5. FAQ#
5.1. How many samples do I need?#
We recommend running CorrAdjust with at least 50 samples in the training data (see our paper).
5.2. What is the difference between validation and test sets?#
Validation set is a set of 50% feature pairs; split is automatically performed by CorrAdjust. We use these feature pairs to determine the stopping point for the PC optimization, while the other 50% of pairs (training pairs) are used to select best PC on each optimization step. This is a mandatory procedure which you can’t turn off.
At the same time, test set is user-specified data which have different samples from the training data. Test set is absolutely optional, and in many cases you don’t have enough samples to split your data into reasonably-sized (50+ samples) training and test sets.
5.3. Do I need to use test set?#
Computing score on a test set is one approach to prove that the PC selection did not overfit. At the same time, in our benchmark experiments, we never observed overfitting with CorrAdjust (see our paper). If you have enough samples, we recommend using test set to show the absence of overfitting, after which you can re-fit a model on the whole data.
Another way to assess overfitting without test set is to use
shuffle_feature_namesargument of theCorrAdjust contstructoroption to conduct a negative control experiment. With this approach, CorrAdjust will be run on the data with shuffled feature names, but exactly the same structure of data table and reference feature sets.
5.4. How can I interpret confounder PCs?#
The confounders identified by CorrAdjust are represented by the PCs and do not inherently carry an interpretation. However, some of these PCs may be associated with known variables, enhancing interpretability. We encourage users to examine these associations (e.g., as shown in Figures 2F and 3F of our paper) to better understand what is being corrected. See Running CorrAdjust for a code on how to generate a matrix of confounder PCs.

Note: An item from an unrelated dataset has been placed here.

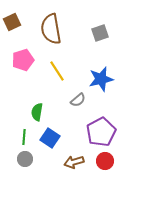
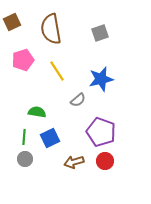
green semicircle: rotated 90 degrees clockwise
purple pentagon: rotated 24 degrees counterclockwise
blue square: rotated 30 degrees clockwise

5.5. My samples originate from distinct groups. Should I correct them separately?#
Correcting different sample groups separately could create spurious differential correlations between groups. We recommend using the approach shown in Advanced example. Specifically, PCs are computed and removed across all samples, but enrichment scores are computed separately for each group. This option, however, requires a sufficient number of samples in each group (we recommend at least 50 samples).
5.6. Is CorrAdjust output compatible with other bioinformatics tools?#
One of the CorrAdjust output files is a data table after confounder removal. This table can be used as input for any bioinformatics tool for network analysis (e.g., WGCNA). At the same time, it should not be used as input for differential expression analysis tools (e.g., DESeq2 or edgeR), as CorrAdjust can eliminate true differences in average feature values between conditions of interest.
5.7. Should I use gene- or transcript-level RNA-seq?#
Most pathway databases we are aware of operate on gene level. Thus, we recommend using gene-level expression data.
5.8. Can I use CorrAdjust with non-transcriptomic data?#
Current version of CurrAdjust is tested only in mRNA-mRNA and miRNA-mRNA settings using RNA-seq data (see our paper). At the same time, nothing prevents using it with arbitrary numeric dataset if you are interested in reference-guided correction of correlations between features.
5.9. What if some of my features are not present in the GMT file?#
Pairs consisting of such features are labeled with
flag = -1and are excluded from the computations of enrichments/scores. Similarly, features that are present in the GMT file but not in the data table are not impacting the results.